Lifestyle

Meet Reels – Instagram’s TikTok competitor

As you took to your daily trawl through Instagram on Thursday morning, you may have noticed something a little different.

Where usually upon clicking on your Explore page you see an endless stream of posts and stories on topics you’re interested in, now you will also see videos labelled ‘Reels’ thrown in.

This week, Instagram announced the launch of a new feature that allows users to try their hand at making short, edited videos.

With Reels, savvy snappers can shoot 15-second clips which can then be remixed using the audio and visual effects built into the app.

Next, you can share your crafty creations with your friends and followers, and, thanks to Instagram’s Explore page, with much wider audiences.

The similarities between Instagram’s latest quirk and new social sensation TikTok has not gone amiss.

Much like TikTok, videos can be soundtracked to any song of your choosing (as long as it is on the app’s music library) or, alternatively, you can tape your own audio.

Add an augmented reality effect next if you desire, or one of the image-perfecting filters Instagram is so famous for.
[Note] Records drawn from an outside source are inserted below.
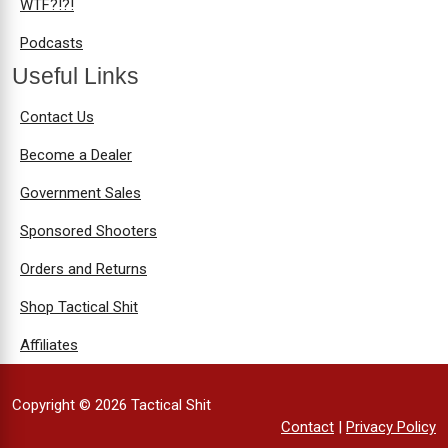
WTF?!?!
Podcasts
Useful Links
Contact Us
Become a Dealer
Government Sales
Sponsored Shooters
Orders and Returns
Shop Tactical Shit
Affiliates
Copyright © 2026 Tactical Shit
Contact
|
Privacy Policy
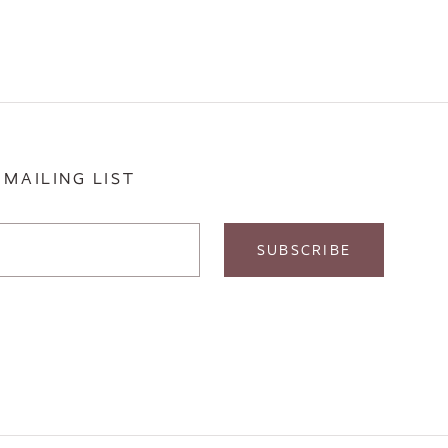
 MAILING LIST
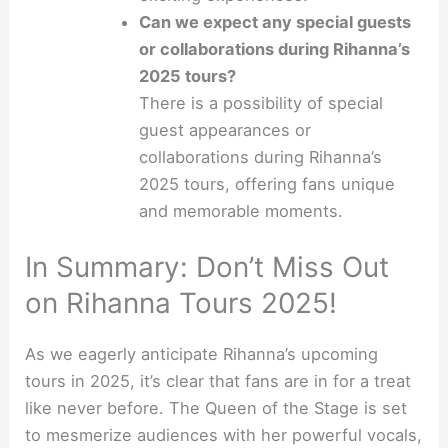
Can we expect any special guests
or collaborations during Rihanna’s
2025 tours?
There is a possibility of special
guest appearances or
collaborations during Rihanna’s
2025 tours, offering fans unique
and memorable moments.
In Summary: Don’t Miss Out
on Rihanna Tours 2025!
As we eagerly anticipate Rihanna’s upcoming
tours in 2025, it’s clear that fans are in for a treat
like never before. The Queen of the Stage is set
to mesmerize audiences with her powerful vocals,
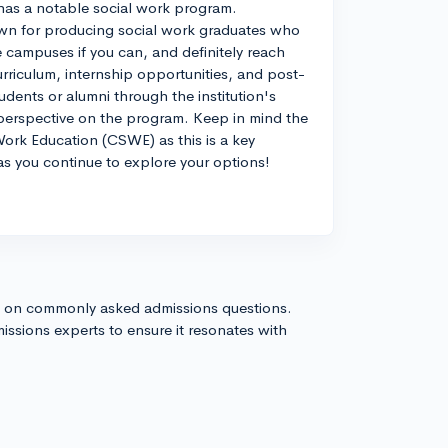
o has a notable social work program.
nown for producing social work graduates who
he campuses if you can, and definitely reach
urriculum, internship opportunities, and post-
dents or alumni through the institution's
 perspective on the program. Keep in mind the
Work Education (CSWE) as this is a key
 as you continue to explore your options!
s on commonly asked admissions questions.
issions experts to ensure it resonates with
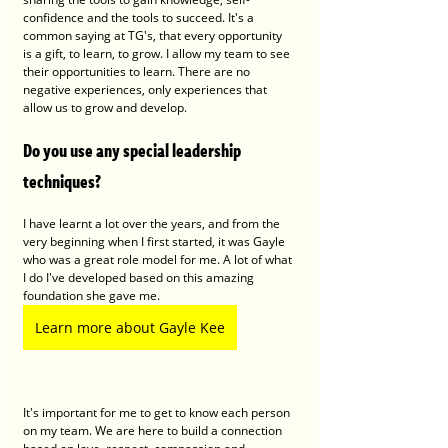
confidence and the tools to succeed. It's a 
common saying at TG's, that every opportunity 
is a gift, to learn, to grow. I allow my team to see 
their opportunities to learn. There are no 
negative experiences, only experiences that 
allow us to grow and develop. 
Do you use any special leadership 
techniques?
I have learnt a lot over the years, and from the 
very beginning when I first started, it was Gayle 
who was a great role model for me. A lot of what 
I do I've developed based on this amazing 
foundation she gave me. 
Learn more about Gayle Kee
It's important for me to get to know each person 
on my team. We are here to build a connection 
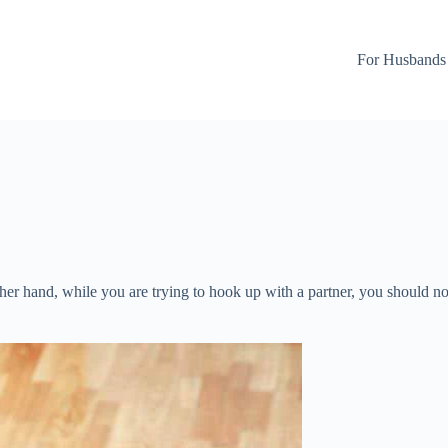
For Husbands
other hand, while you are trying to hook up with a partner, you should n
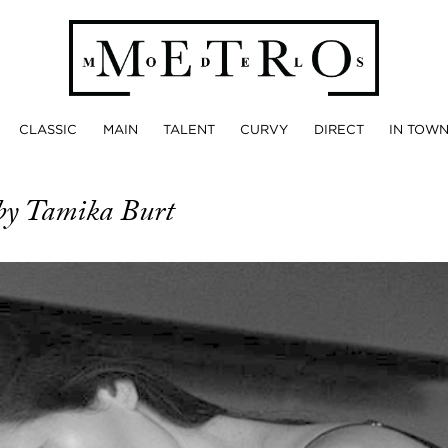
CLASSIC
MAIN
TALENT
CURVY
DIRECT
IN TOW
by Tamika Burt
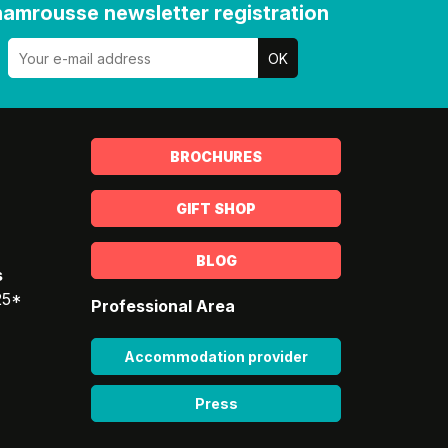
amrousse newsletter registration
BROCHURES
GIFT SHOP
BLOG
s
25*
Professional Area
Accommodation provider
Press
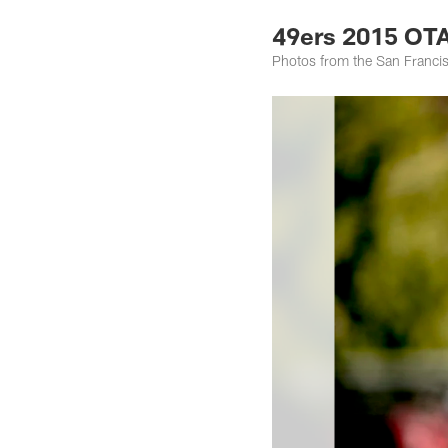
49ers 2015 OTA
Photos from the San Francis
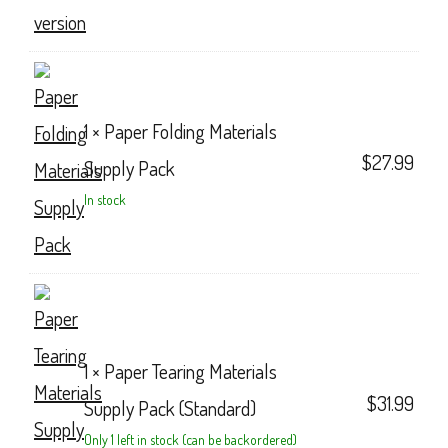
1 ×
Paper Folding Materials
$
27.99
Supply Pack
In stock
1 ×
Paper Tearing Materials
$
31.99
Supply Pack (Standard)
Only 1 left in stock (can be backordered)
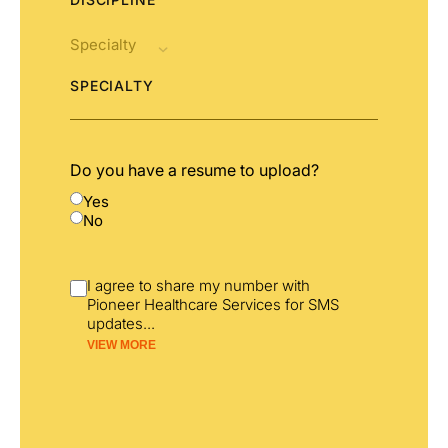
SPECIALTY
Do you have a resume to upload?
Yes
No
I agree to share my number with
Pioneer Healthcare Services for SMS
updates
...
VIEW MORE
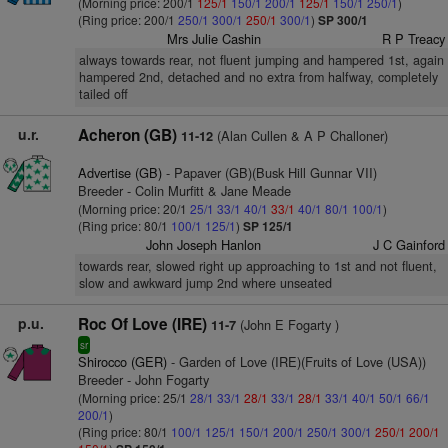
(Morning price: 200/1
125/1
150/1
200/1
125/1
150/1
250/1
)
(Ring price: 200/1
250/1
300/1
250/1
300/1
)
SP 300/1
Mrs Julie Cashin
R P Treacy
always towards rear, not fluent jumping and hampered 1st, again
hampered 2nd, detached and no extra from halfway, completely
tailed off
u.r.
Acheron (GB)
(Alan Cullen & A P Challoner)
11-12
Advertise (GB)
- Papaver (GB)(Busk Hill Gunnar VII)
Breeder - Colin Murfitt & Jane Meade
(Morning price: 20/1
25/1
33/1
40/1
33/1
40/1
80/1
100/1
)
(Ring price: 80/1
100/1
125/1
)
SP 125/1
John Joseph Hanlon
J C Gainford
towards rear, slowed right up approaching to 1st and not fluent,
slow and awkward jump 2nd where unseated
p.u.
Roc Of Love (IRE)
(John E Fogarty )
11-7
sr
Shirocco (GER)
- Garden of Love (IRE)(Fruits of Love (USA))
Breeder - John Fogarty
(Morning price: 25/1
28/1
33/1
28/1
33/1
28/1
33/1
40/1
50/1
66/1
200/1
)
(Ring price: 80/1
100/1
125/1
150/1
200/1
250/1
300/1
250/1
200/1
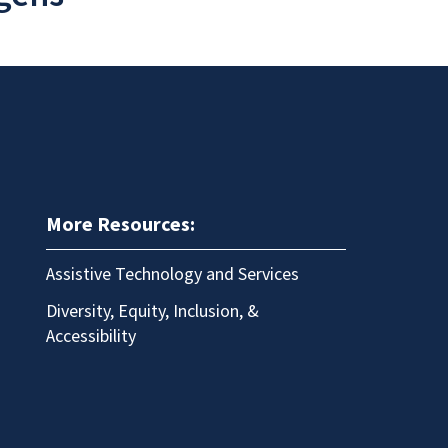
More Resources:
Assistive Technology and Services
Diversity, Equity, Inclusion, &
Accessibility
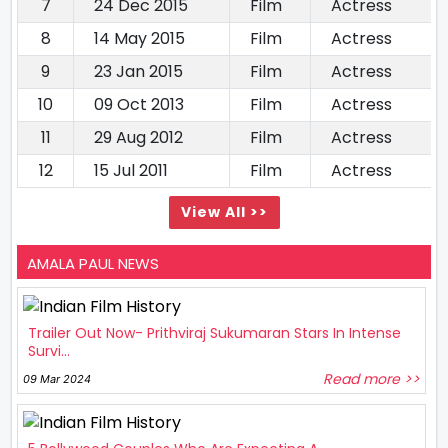
7
24 Dec 2015
Film
Actress
8
14 May 2015
Film
Actress
9
23 Jan 2015
Film
Actress
10
09 Oct 2013
Film
Actress
11
29 Aug 2012
Film
Actress
12
15 Jul 2011
Film
Actress
View All >>
AMALA PAUL NEWS
Trailer Out Now- Prithviraj Sukumaran Stars In Intense
Survi...
Read more >>
09 Mar 2024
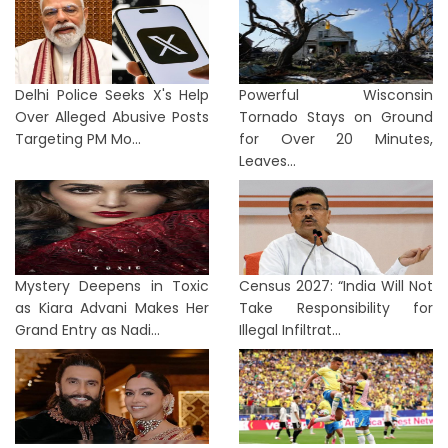
Delhi Police Seeks X's Help
Powerful Wisconsin
Over Alleged Abusive Posts
Tornado Stays on Ground
Targeting PM Mo...
for Over 20 Minutes,
Leaves...
Mystery Deepens in Toxic
Census 2027: “India Will Not
as Kiara Advani Makes Her
Take Responsibility for
Grand Entry as Nadi...
Illegal Infiltrat...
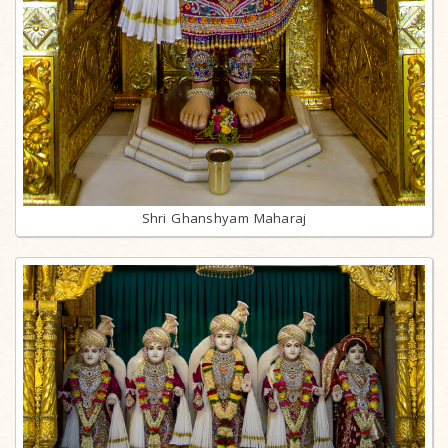
Shri Ghanshyam Maharaj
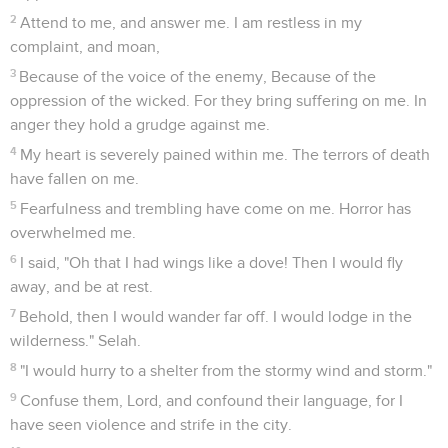
2
Attend to me, and answer me. I am restless in my
complaint, and moan,
3
Because of the voice of the enemy, Because of the
oppression of the wicked. For they bring suffering on me. In
anger they hold a grudge against me.
4
My heart is severely pained within me. The terrors of death
have fallen on me.
5
Fearfulness and trembling have come on me. Horror has
overwhelmed me.
6
I said, "Oh that I had wings like a dove! Then I would fly
away, and be at rest.
7
Behold, then I would wander far off. I would lodge in the
wilderness." Selah.
8
"I would hurry to a shelter from the stormy wind and storm."
9
Confuse them, Lord, and confound their language, for I
have seen violence and strife in the city.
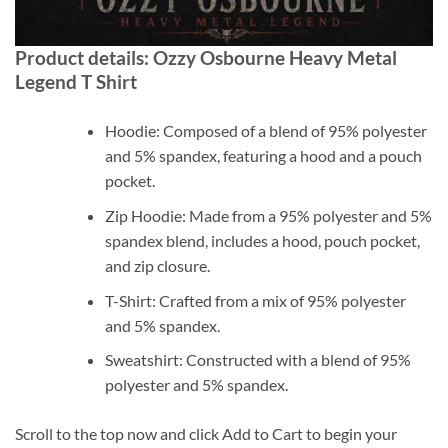
Product details: Ozzy Osbourne Heavy Metal
Legend T Shirt
Hoodie: Composed of a blend of 95% polyester
and 5% spandex, featuring a hood and a pouch
pocket.
Zip Hoodie: Made from a 95% polyester and 5%
spandex blend, includes a hood, pouch pocket,
and zip closure.
T-Shirt: Crafted from a mix of 95% polyester
and 5% spandex.
Sweatshirt: Constructed with a blend of 95%
polyester and 5% spandex.
Scroll to the top now and click Add to Cart to begin your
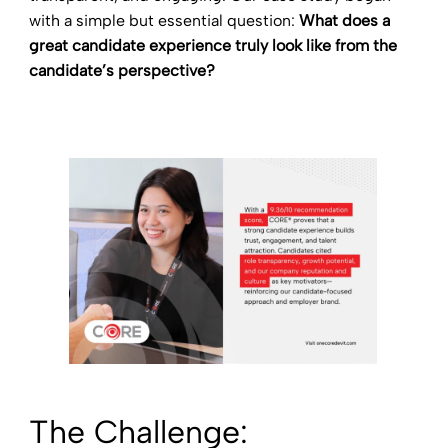
with a simple but essential question:
What does a
great candidate experience truly look like from the
candidate’s perspective?
The Challenge:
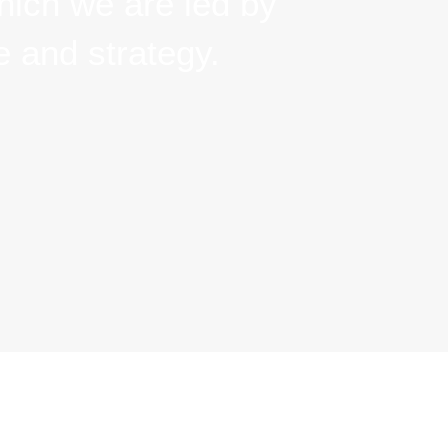
we are led by vision,
rategy.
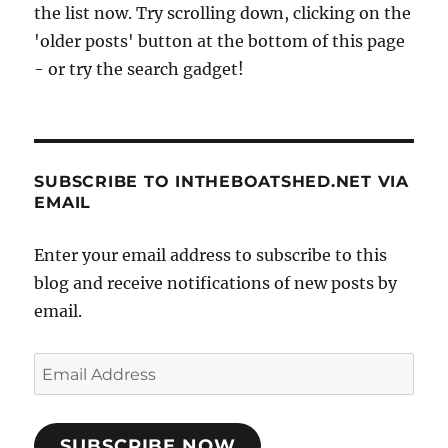
the list now. Try scrolling down, clicking on the
'older posts' button at the bottom of this page
- or try the search gadget!
SUBSCRIBE TO INTHEBOATSHED.NET VIA
EMAIL
Enter your email address to subscribe to this
blog and receive notifications of new posts by
email.
Email
Address
SUBSCRIBE NOW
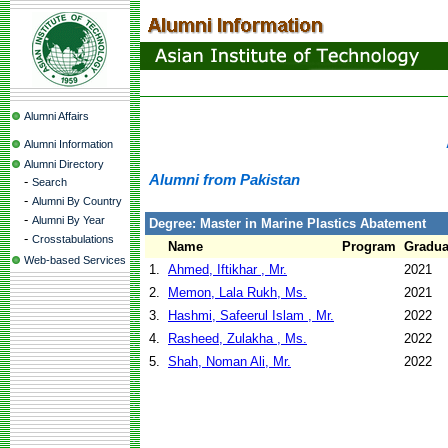
Alumni Affairs
Alumni Information
Alumni Directory
Alumni from Pakistan
-
Search
-
Alumni By Country
-
Alumni By Year
Degree: Master in Marine Plastics Abatement
-
Crosstabulations
Name
Program
Gradua
Web-based Services
1.
Ahmed, Iftikhar , Mr.
2021
2.
Memon, Lala Rukh, Ms.
2021
3.
Hashmi, Safeerul Islam , Mr.
2022
4.
Rasheed, Zulakha , Ms.
2022
5.
Shah, Noman Ali, Mr.
2022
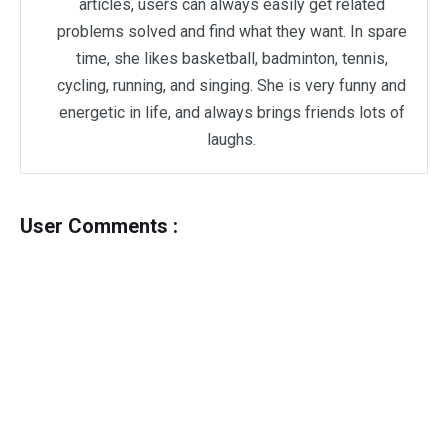
articles, users can always easily get related
problems solved and find what they want. In spare
time, she likes basketball, badminton, tennis,
cycling, running, and singing. She is very funny and
energetic in life, and always brings friends lots of
laughs.
User Comments :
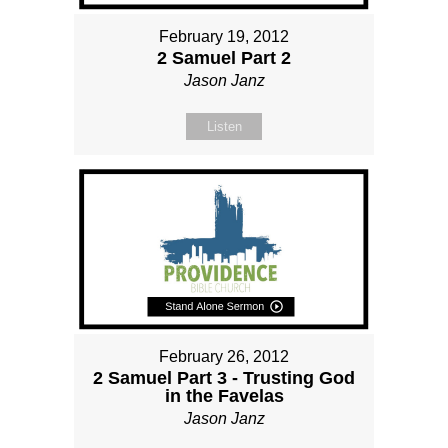
February 19, 2012
2 Samuel Part 2
Jason Janz
Listen
February 26, 2012
2 Samuel Part 3 - Trusting God
in the Favelas
Jason Janz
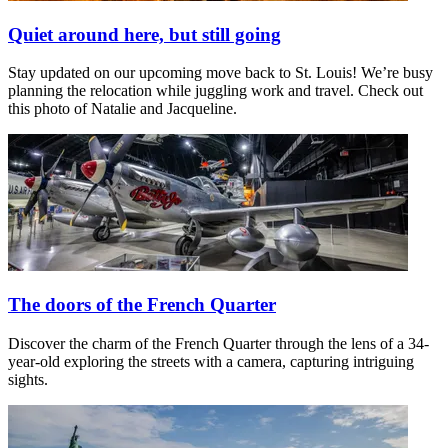
Quiet around here, but still going
Stay updated on our upcoming move back to St. Louis! We’re busy
planning the relocation while juggling work and travel. Check out
this photo of Natalie and Jacqueline.
The doors of the French Quarter
Discover the charm of the French Quarter through the lens of a 34-
year-old exploring the streets with a camera, capturing intriguing
sights.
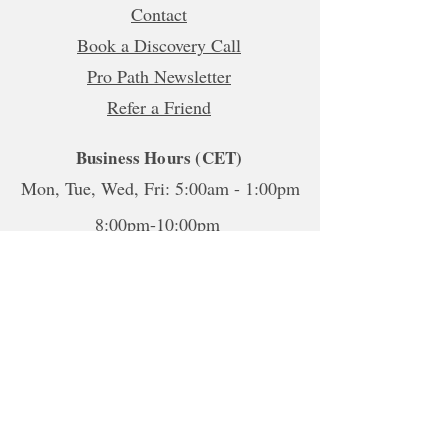
Contact
Book a Discovery Call
Pro Path Newsletter
Refer a Friend
Business Hours (CET)
Mon, Tue, Wed, Fri: 5:00am - 1:00pm
8:00pm-10:00pm
Thur:
5:00am-1:00pm
5:00pm-10:00pm
Sat-Sun: Closed
*To book sessions outside of the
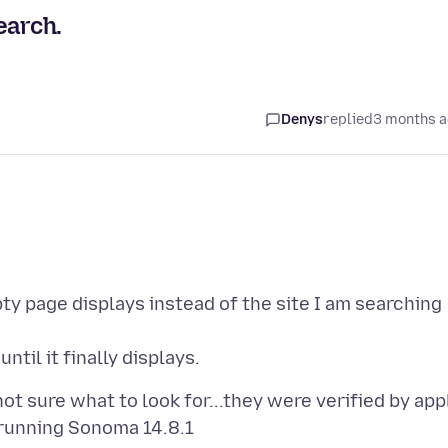
arch.
Denys
replied
3 months 
 page displays instead of the site I am searching
t sure what to look for...they were verified by app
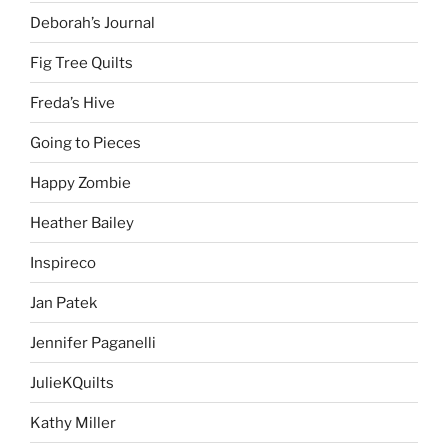
Deborah’s Journal
Fig Tree Quilts
Freda’s Hive
Going to Pieces
Happy Zombie
Heather Bailey
Inspireco
Jan Patek
Jennifer Paganelli
JulieKQuilts
Kathy Miller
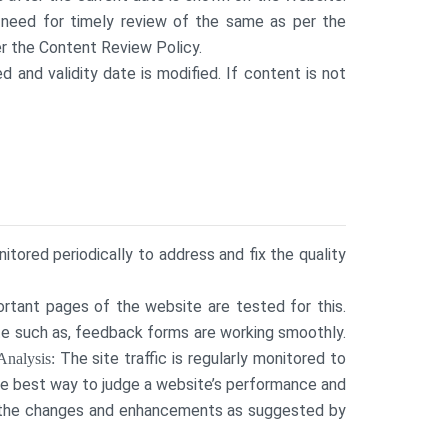
 need for timely review of the same as per the
r the Content Review Policy.
d and validity date is modified. If content is not
tored periodically to address and fix the quality
ortant pages of the website are tested for this.
ite such as, feedback forms are working smoothly.
The site traffic is regularly monitored to
Analysis:
he best way to judge a website’s performance and
t the changes and enhancements as suggested by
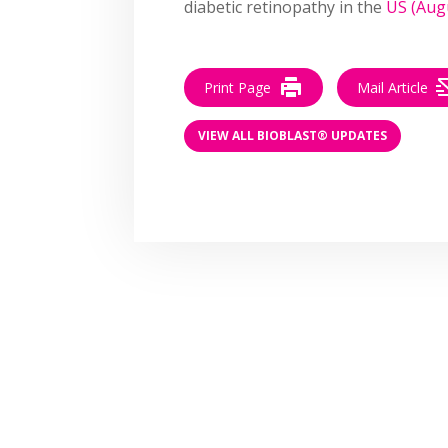
diabetic retinopathy in the
US (Aug
Print Page
Mail Article
VIEW ALL BIOBLAST® UPDATES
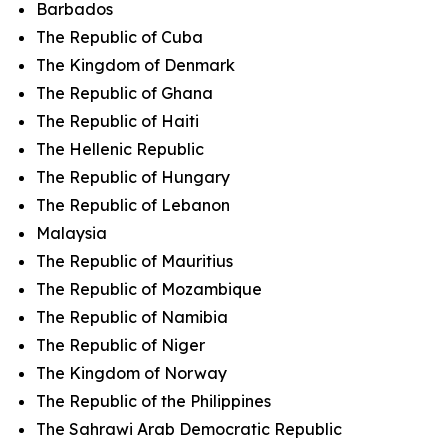
Barbados
The Republic of Cuba
The Kingdom of Denmark
The Republic of Ghana
The Republic of Haiti
The Hellenic Republic
The Republic of Hungary
The Republic of Lebanon
Malaysia
The Republic of Mauritius
The Republic of Mozambique
The Republic of Namibia
The Republic of Niger
The Kingdom of Norway
The Republic of the Philippines
The Sahrawi Arab Democratic Republic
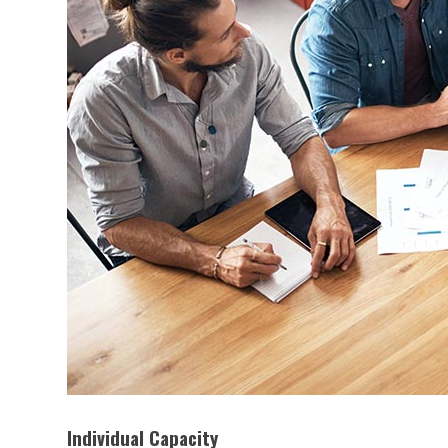
Individual Capacity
Whilst video stories are hardly new to social media platforms, Reels makes it easier to edit and combine multiple clips into a single post. An ‘aligning’ feature helps wannabe movie-makers lets you line up a clip against a previous one, creating seamless transitions from one to another.

Warp your takes with speed editing, which even allows for changing the pace of just parts of the video.

Perhaps with hopes to welcome an all-new rise of Reels influences, Instagram has added a dedicated space in the app just for Reels. When someone opens TikTok, they immediately have access to millions of its signature videos, and with a dedicated Reels space, Instagram users are just a click away from a comparable experience. 

Beginning as a photo-sharing platform in 2010, Instagram skyrocketed to become one of the biggest mobile applications in the world. Although it has diversified, with the ability to upload video posts, then Stories, then IGTV, and now Reels, Instagram has kept its name as the must-have image app.

The introduction of Reels, a blatant attempt to rival Chinese app TikTok and the 800million monthly users it has amassed in its short life, has swept onto the scene at a pivotal moment.

In July, President Trump shared his plans to legally ban TikTok in the United States, a country in which it has notably soared in popularity over the course of lockdown.

Although not quite on everyone’s radar at first, TikTok was initially debuted in 2016. Sensing its potential even then, Instagram owner Facebook has already been through the steps of making a competitor. Lasso, launched in late 2018, was built for viral trends and musical snippets but ultimately did not take off and was shut down last month.

Today, TikTok users are majorly teens. Instagram’s base, however, is more widely spread, so only time will tell which platform will be the origin of the next dance craze or viral prank challenge. 

“We’ve been very clear in products in the past that we’re inspired by other companies,” said Instagram VP of Product Vishal Shah in a recent online Reels demo.

“Everyone’s kind of figuring out ways to make these products their own.”